The term artificial intelligence (AI) is ubiquitous these days and is used in such an inflationary way that the boundaries of its definition are becoming increasingly blurred. Smartphone manufacturers advertise with AI when they automatically sort photos of users into albums. Car manufacturers advertise with AI when their navigation system avoids the next traffic jam. And start-ups are advertising with AI to attract investors.
As a user, it’s easy to lose track and get riled up with jokes when an AI can’t keep its advertising promises and makes the stupidest mistakes. The difference between expectations and reality is already inherent in the vague term “intelligence”. He suggests that a machine could be smarter than a human. However, this only applies to very special applications and depends very much on the data with which an AI was trained and which algorithms are actually behind it.
However, there are numerous examples in which AI increases productivity, for example when recognizing incorrectly installed car parts or sorting out poisonous grain kernels. This potential for growth is the reason why many companies invest enormous resources in the development of AI systems and hope for an advantage in international competition. They don’t want to be dictated to by the law.
However, individual AI successes cannot be generalized. If you want to drive a nail into the wall, use a hammer. But it’s not good enough to pull the nail out again. It’s better with pliers. And you have to differentiate in the same way with AI or machine learning systems: Sometimes a problem can best be solved with a deep learning approach, sometimes a classic statistical method is suitable, sometimes any form of AI is overwhelmed. Clever developers do not operate AI at any price, but with a sense of proportion.

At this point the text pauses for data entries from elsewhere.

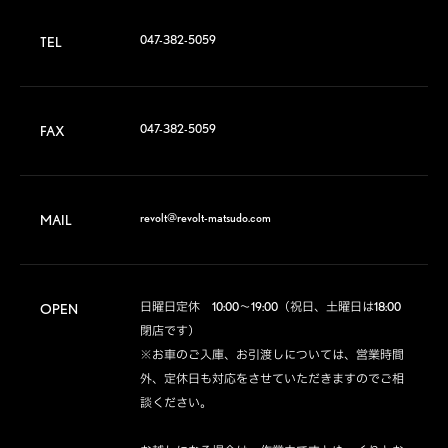
047-382-5059
TEL
047-382-5059
FAX
revolt@revolt-matsudo.com
MAIL
日曜日定休　10:00～19:00（祝日、土曜日は18:00
OPEN
閉店です）

※お車のご入庫、お引渡しについては、営業時間
外、定休日も対応をさせていただきますのでご相
談ください。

However, society or those affected can hardly understand how exactly a system called AI classifies data, because the term “artificial intelligence” has now established itself as a collective term for almost all methods of machine learning: from classic statistical methods such as decision trees to artificial neural ones Networks or deep convolutional networks (Deep Convolutional Neural Network, Deep CNN). The latter made image and speech recognition possible in the first place, because they independently deduce complex characteristics from training data.
Incidentally, the EU defines the term in its draft for the “Artificial Intelligence Act”, which is intended to regulate the technology, particularly broadly: The AI Act understands AI to mean all techniques of machine learning, statistical processes as well as logic and knowledge-based concepts. In doing so, he causes as much confusion as companies that call every conceivable type of software AI for advertising purposes.
It is therefore more precise to speak of classic machine learning or artificial neural networks: They all ultimately go back to statistical processes with similar basic principles. This shows how limited the previous AI approaches are and how their training concepts differ from the learning process of a human being.
Transparency vs Efficiency
This does not make AI any less valuable for companies, but deconstructs its apparent superiority. This becomes all the more important the more high-risk tasks in which business and government want to delegate to AI systems in the future, where errors can have fatal consequences. This requires a sober look at the technology and the will to make the processes from training to the result comprehensible. Otherwise people pay unreasonably high insurance premiums or are arbitrarily rejected when applying for jobs.
Those affected must always be able to understand why a decision was made about them. According to the planned AI Act of the EU, this should apply throughout Europe in the future. Depending on the risk level, only relatively simple algorithms may be used in certain work areas, or decisions must be made by people. This may be less efficient than automation through deep neural networks, but humans retain control.
This is important, because an AI can easily make systematic mistakes if you train it with poorly curated data. Even small image disturbances or watermarks in large training databases are enough to send an AI on the wrong track. This results in errors that can have fatal consequences, for example in the assessment of melanomas or the selection of targets for air defense systems.
It is important that these problems and the approaches to solving them are not only understood by a few scientists and computer scientists, but that a broad social discussion begins. In particular, decision-makers on executive boards and in politics must subject the AI systems to a critical evaluation and carefully weigh up the advantages and disadvantages. Only then can society benefit from the strengths of technology without losing control due to its lack of transparency.
In c’t 17/2022 we examine what artificial intelligence actually achieves today. We present apps and gadgets for the holiday and test bicycle navigation systems so that you never take detours again. Also in the test: energy cost measuring devices, with which you can track down energy guzzlers in the household, web whiteboards for digital meetings and inverters for balcony power plants. You can also find out how the James Web space telescope works in the current issue of c’t.